The use of vitamin and mineral supplements (Table 1) was initiated after KD introduction; evaluation of their necessity and efficacy was done by laboratory tests. The KD was immediately halted when there was no improvement within 2 months. KD interruption was abrupt, without a progressive reduction in the amount and ratio of fat intake.
Anthropometric assessment included weight, height, W/H and H/A according to the criteria established by Waterlow21. This method allowed the calculation of W/H and H/A adequacy with respect to the 50% weight and height percentiles of the National Center for Health Statistics (NCHS) standards22. Laboratory tests were also done to investigate possible nutritional deficiencies and diseases associated with the KD. The levels of albumin, total proteins, triglycerides, total cholesterol, Low Density Lipoproteincholesterol (LDL-c), High Density Lipoproteincholesterol (HDL-c), vitamin A, beta carotene, iron, calcium, phosphorus, potassium, sodium, zinc, magnesium, glycemia, urea, creatinine, Aspartate Transaminase (AST) and Alanine Transaminase (ALT) were measured and complete blood count done. Patients were examined at 1, 6, 12 and 24 months after KD introduction and 12 months after KD discontinuation.

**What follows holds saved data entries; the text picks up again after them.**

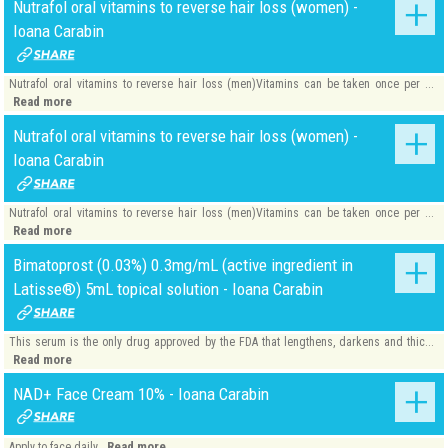
Nutrafol oral vitamins to reverse hair loss (women) -
Ioana Carabin
Nutrafol oral vitamins to reverse hair loss (men)Vitamins can be taken once per ...
Read more
Nutrafol oral vitamins to reverse hair loss (women) -
Ioana Carabin
Nutrafol oral vitamins to reverse hair loss (men)Vitamins can be taken once per ...
Read more
Bimatoprost (0.03%) 0.3mg/mL (active ingredient in
Latisse®) 5mL topical solution - Ioana Carabin
This serum is the only drug approved by the FDA that lengthens, darkens and thic...
Read more
NAD+ Face Cream 10% - Ioana Carabin
Read more
Apply to face daily.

The efficacy of the KD was assessed by means of seizure activity on the basis of seizure frequency recorded by the participants' parents.
Thirteen (44.8%) of the 29 patients were boys. The mean age at epilepsy onset was 6.5 months (ranging from 0 to 30 months), and the mean age at the beginning of the KD diet was 6.1, Standard Deviation (SD)=3.4 years (ranging from 1 to 15 years). Subjects were kept on the KD for a mean of 11 (SD=11) months. Seizure types included generalized symptomatic (62%), focal symptomatic (24.1%), generalized cryptogenic (10.3%), and focal cryptogenic (3.6%) events. Fifty percent of the patients with generalized symptomatic epilepsy had LennoxGastaut syndrome (9/18 patients). MRI findings were: cortical developmental abnormalities (34.5%), diffuse cortical atrophy (34.5%), gliosis (13.7%) and congenital infection (3.6%). MRI was normal for four patients. All patients had developmental delays, and delay was severe in 75.9% and moderate in 24.1% of the children. Seizure frequency ranged from three to numerous seizures daily.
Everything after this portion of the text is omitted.